The big-stretched-out-"S" as you call it (integral) does exactly that, but with $n$ going to infinity. If you want to really understand this - and it is a really beautiful theory with some unimaginable results, everybody should see it - you should read some of the standard literature on calculus. This might also be a promising start:
http://en.wikipedia.org/wiki/Integral_calculus
To interpret the integral as the area between the curve and the x axis is only one way to see it. In my view this way does not help a lot in this case.
A: we usually don't sum all the approximating rectangles, but perform that task indirectly by invoking the fundamental theorem of calculus.
we suppose that
$$F(t)=\int_a^t f(x)dx$$
represents the area under the curve (or more correctly, the net area between the curve and the x-axis) of $f$ where $a\le x\le t$.
Now consider the derivative of A (the function whose values represent the slope of $A$)

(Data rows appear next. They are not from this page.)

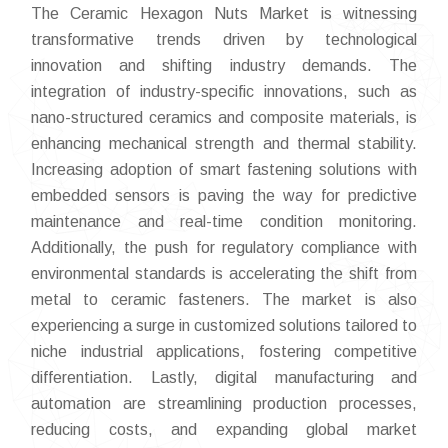
The Ceramic Hexagon Nuts Market is witnessing
transformative trends driven by technological
innovation and shifting industry demands. The
integration of industry-specific innovations, such as
nano-structured ceramics and composite materials, is
enhancing mechanical strength and thermal stability.
Increasing adoption of smart fastening solutions with
embedded sensors is paving the way for predictive
maintenance and real-time condition monitoring.
Additionally, the push for regulatory compliance with
environmental standards is accelerating the shift from
metal to ceramic fasteners. The market is also
experiencing a surge in customized solutions tailored to
niche industrial applications, fostering competitive
differentiation. Lastly, digital manufacturing and
automation are streamlining production processes,
reducing costs, and expanding global market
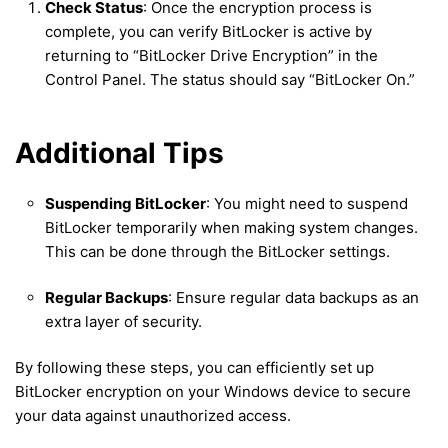
Check Status
: Once the encryption process is
complete, you can verify BitLocker is active by
returning to “BitLocker Drive Encryption” in the
Control Panel. The status should say “BitLocker On.”
Additional Tips
Suspending BitLocker
: You might need to suspend
BitLocker temporarily when making system changes.
This can be done through the BitLocker settings.
Regular Backups
: Ensure regular data backups as an
extra layer of security.
By following these steps, you can efficiently set up
BitLocker encryption on your Windows device to secure
your data against unauthorized access.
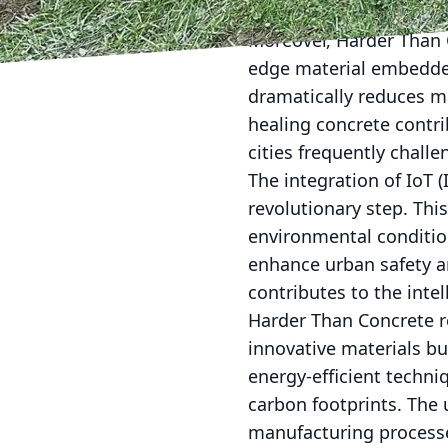
waste, aligning with th
Moreover, Harder Than C
edge material embedded
dramatically reduces ma
healing concrete contrib
cities frequently chall
The integration of IoT 
revolutionary step. Thi
environmental condition
enhance urban safety an
contributes to the intel
Harder Than Concrete rec
innovative materials bu
energy-efficient techn
carbon footprints. The 
manufacturing processe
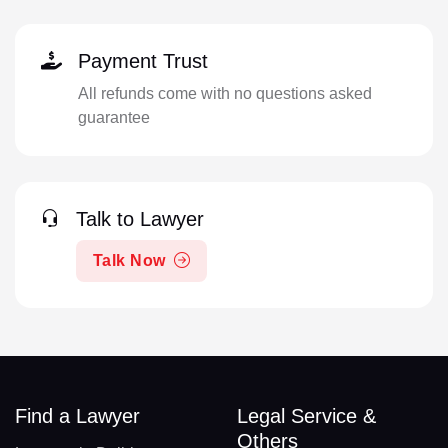
Payment Trust
All refunds come with no questions asked
guarantee
Talk to Lawyer
Talk Now
Find a Lawyer
Legal Service &
Others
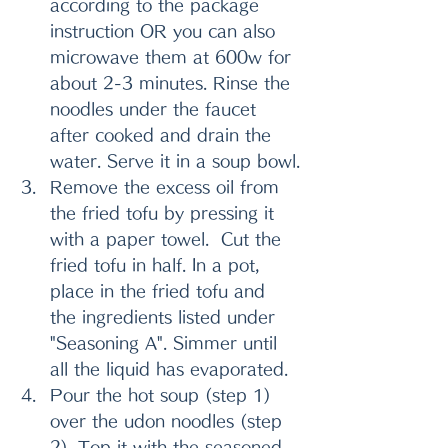
according to the package 
instruction OR you can also 
microwave them at 600w for 
about 2-3 minutes. Rinse the 
noodles under the faucet 
after cooked and drain the 
water. Serve it in a soup bowl.
Remove the excess oil from 
the fried tofu by pressing it 
with a paper towel.  Cut the 
fried tofu in half. In a pot, 
place in the fried tofu and 
the ingredients listed under 
"Seasoning A". Simmer until 
all the liquid has evaporated. 
Pour the hot soup (step 1) 
over the udon noodles (step 
2). Top it with the seasoned 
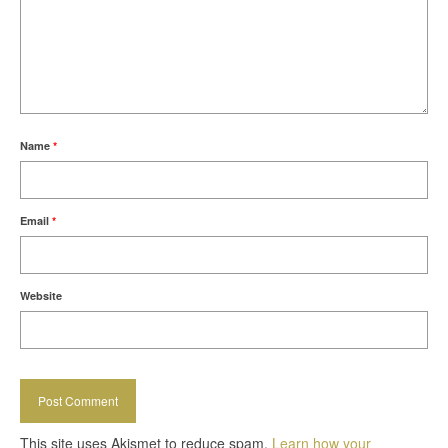
Name
*
Email
*
Website
This site uses Akismet to reduce spam.
Learn how your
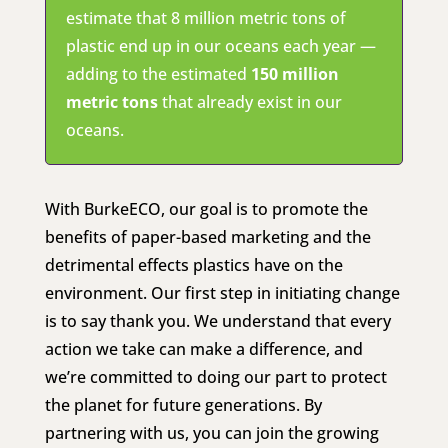
estimate that 8 million metric tons of
plastic end up in our oceans each year —
adding to the estimated
150 million
metric tons
that already exist in our
oceans.
With BurkeECO, our goal is to promote the
benefits of paper-based marketing and the
detrimental effects plastics have on the
environment. Our first step in initiating change
is to say thank you. We understand that every
action we take can make a difference, and
we’re committed to doing our part to protect
the planet for future generations. By
partnering with us, you can join the growing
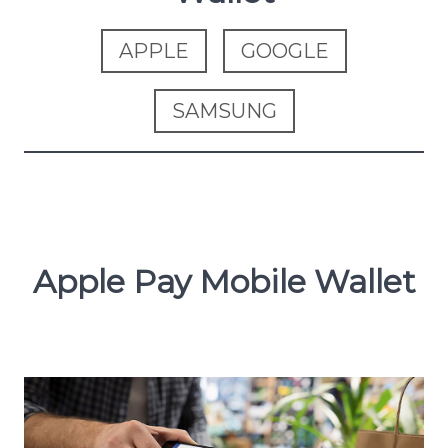
APPLE
GOOGLE
SAMSUNG
Apple Pay Mobile Wallet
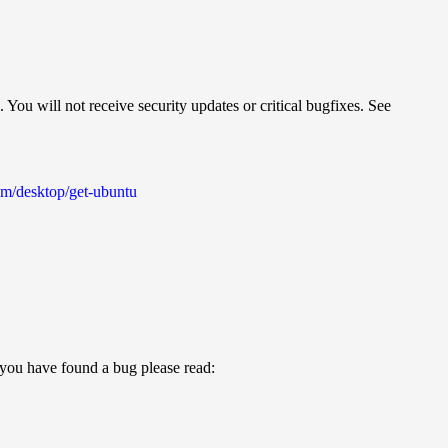
 You will not receive security updates or critical bugfixes. See
m/desktop/get-ubuntu
t you have found a bug please read:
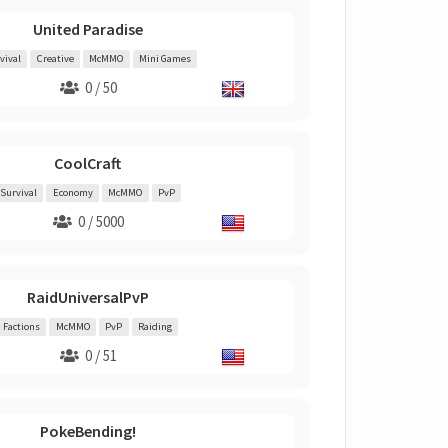
United Paradise
vival
Creative
McMMO
Mini Games
0 / 50
CoolCraft
Survival
Economy
McMMO
PvP
0 / 5000
RaidUniversalPvP
Factions
McMMO
PvP
Raiding
0 / 51
PokeBending!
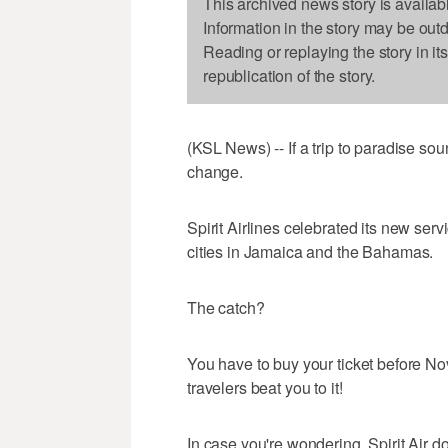
This archived news story is availab
Information in the story may be out
Reading or replaying the story in it
republication of the story.
(KSL News) -- If a trip to paradise soun
change.
Spirit Airlines celebrated its new servi
cities in Jamaica and the Bahamas.
The catch?
You have to buy your ticket before No
travelers beat you to it!
In case you're wondering, Spirit Air do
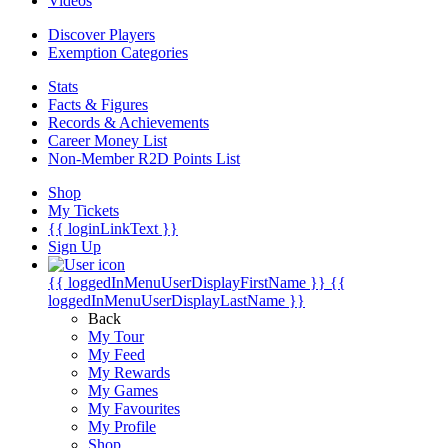
Videos
Discover Players
Exemption Categories
Stats
Facts & Figures
Records & Achievements
Career Money List
Non-Member R2D Points List
Shop
My Tickets
{{ loginLinkText }}
Sign Up
{{ loggedInMenuUserDisplayFirstName }}
{{
loggedInMenuUserDisplayLastName }}
Back
My Tour
My Feed
My Rewards
My Games
My Favourites
My Profile
Shop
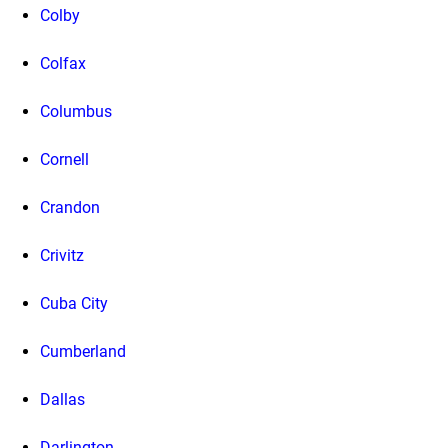
Colby
Colfax
Columbus
Cornell
Crandon
Crivitz
Cuba City
Cumberland
Dallas
Darlington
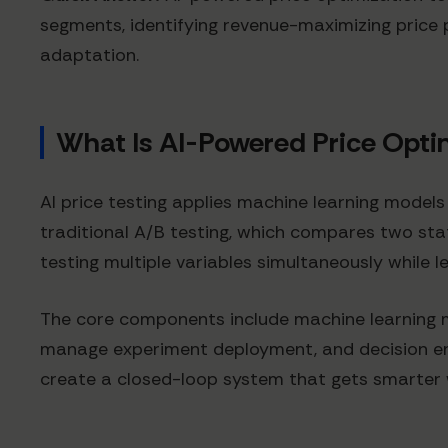
segments, identifying revenue-maximizing price 
adaptation.
What Is AI-Powered Price Opti
AI price testing applies machine learning models
traditional A/B testing, which compares two st
testing multiple variables simultaneously while
The core components include machine learning 
manage experiment deployment, and decision eng
create a closed-loop system that gets smarter 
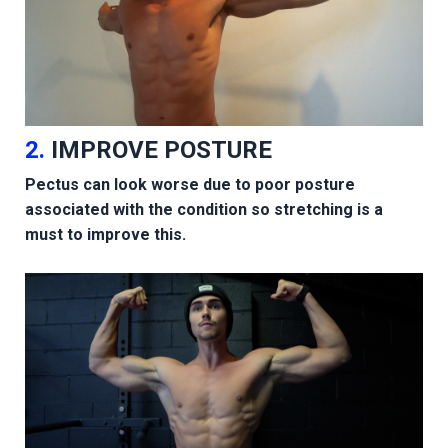
2.
IMPROVE POSTURE
Pectus can look worse due to poor posture
associated with the condition so stretching is a
must to improve this.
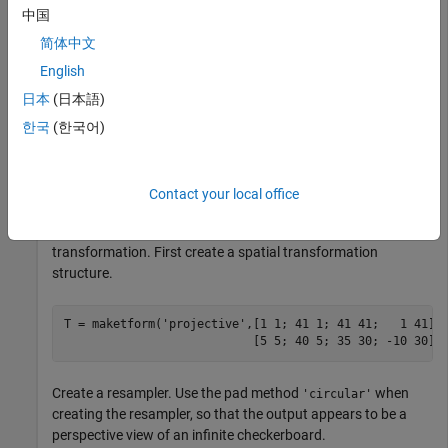
中国
简体中文
English
日本
(日本語)
한국
(한국어)
Contact your local office
Transform the checkerboard with a projective
transformation. First create a spatial transformation
structure.
T = maketform(
'projective'
,[1 1; 41 1; 41 41;   1 41],
                           [5 5; 40 5; 35 30; -10 30])
Create a resampler. Use the pad method
when
'circular'
creating the resampler, so that the output appears to be a
perspective view of an infinite checkerboard.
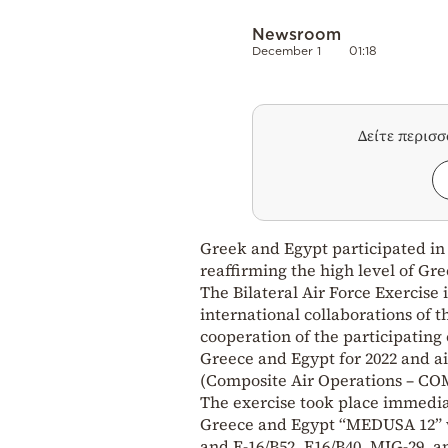
Newsroom
December 1
01:18
Δείτε περισ
Greek and Egypt participated in a
reaffirming the high level of Gr
The Bilateral Air Force Exercise 
international collaborations of 
cooperation of the participating 
Greece and Egypt for 2022 and a
(Composite Air Operations – CO
The exercise took place immediat
Greece and Egypt “MEDUSA 12” wit
and F-16/B52, F16/B40, MIG-29, an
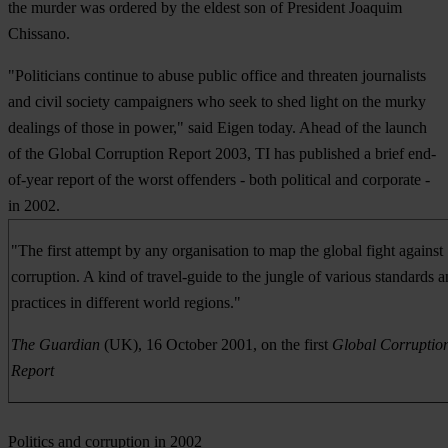
the murder was ordered by the eldest son of President Joaquim
Chissano.
"Politicians continue to abuse public office and threaten journalists
and civil society campaigners who seek to shed light on the murky
dealings of those in power," said Eigen today. Ahead of the launch
of the Global Corruption Report 2003, TI has published a brief end-
of-year report of the worst offenders - both political and corporate -
in 2002.
"The first attempt by any organisation to map the global fight against
corruption. A kind of travel-guide to the jungle of various standards 
practices in different world regions."
The Guardian
(UK), 16 October 2001, on the first
Global Corruptio
Report
Politics and corruption in 2002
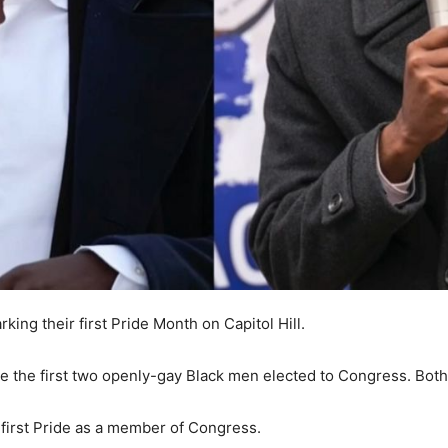
ing their first Pride Month on Capitol Hill.
 the first two openly-gay Black men elected to Congress. Both w
s first Pride as a member of Congress.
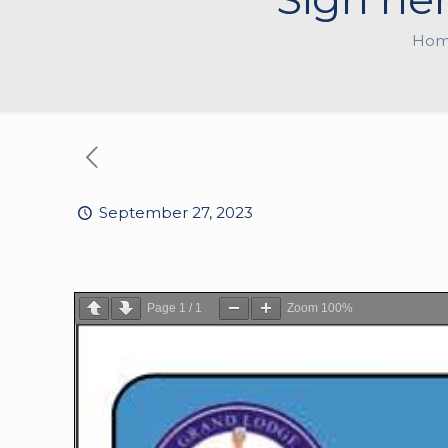
Ho
September 27, 2023
Page
1
/
1
Zoom
100%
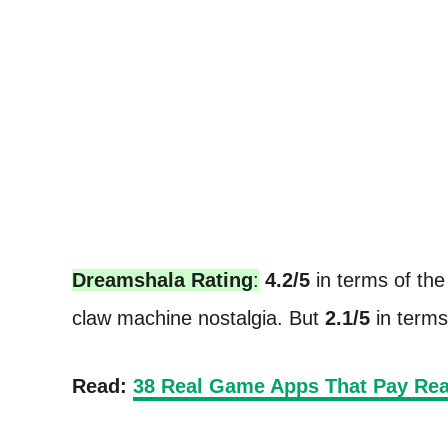
Dreamshala Rating
:
4.2/5
in terms of the 
claw machine nostalgia. But
2.1/5
in terms 
Read:
38 Real Game Apps That Pay Rea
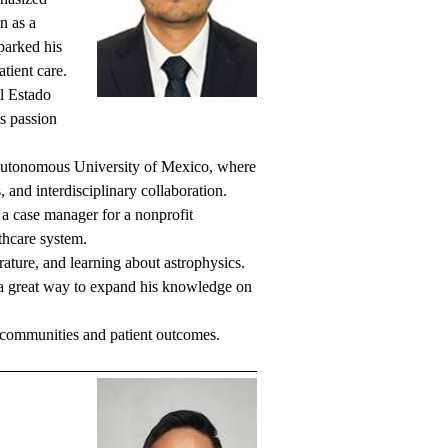
n as a
parked his
tient care.
l Estado
is passion
 Autonomous University of Mexico, where
, and interdisciplinary collaboration.
a case manager for a nonprofit
thcare system.
rature, and learning about astrophysics.
n a great way to expand his knowledge on
 communities and patient outcomes.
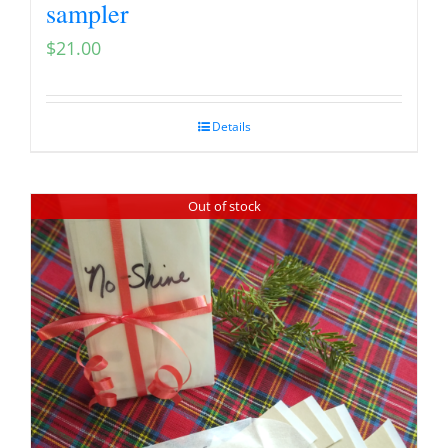
sampler
$
21.00
Details
Out of stock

$$F'(t)=\lim_{h\to 0} \frac{F(t+h)-F(t)}{h}$$
$$F'(t)=\lim_{h\to 0} \frac{\int_a^{t+h} f(t)dt-\int_a^{t} f(t)dt}{h}$$
$$F'(t)=\lim_{h\to 0} \frac{\int_a^{t} f(t)dt+\int_t^{t+h} f(t)dt-\int_a^{t} f(t)dt}{h}$$
$$F'(t)=\lim_{h\to 0} \frac{\int_t^{t+h} f(t)dt}{h}$$

Now think about what would happen to the shaded region to the right (between $t$ and $t+h$) were $h$ to become very small. The left and right sides of the region would become closer to each other in length and the region would resemble a rectangle with a width of $h$ and a height of $f(t)$.
thus
$$F'(t)=\lim_{h\to 0} \frac{\int_t^{t+h} f(t)dt}{h}$$
$$F'(t)=\lim_{h\to 0} \frac{hf(t)}{h}$$
$$F'(t)=f(t)$$
Put another way, we say that the area function ($F$) is some anti-derivative of $f$.
For example, if we know that the antidervivative of $x^2$ is $x^3/3+C$ (we have an unknown constant because parallel curve have the same slope), we know that the area between where x ranges between $1$ and $2$ would be $2^3/3+C$, which is a pretty useless result. To fix the problem we note that area of a region is just the sum of the areas of its components.

In the second graphic, the total area under $f$ between $c$ and $b$ is just the sum of the blue and green areas. In the language of integrals,
$$\int_c^bf(x)dx = \int_c^af(x)dx + \int_a^bf(x)dx$$
thus
$$\int_a^bf(x)dx = \int_c^bf(x)dx - \int_c^af(x)dx$$
So to solve the area problem, we need to evaluate 2 anti-derivatives, not one. In our example
$$\int_1^2 x^2dx = (2^3/3+C)-(1^3/3+C)=(8-1)/3=7/3$$
Notice how nicely the $C$s cancel out.
By the way, in single variable calculus, you can think of $dx$ as an infinitely small non-zero positive $\Delta x$. Note that $d$ and $\Delta$ are the Latin and Greek representations for the first sound in the word difference.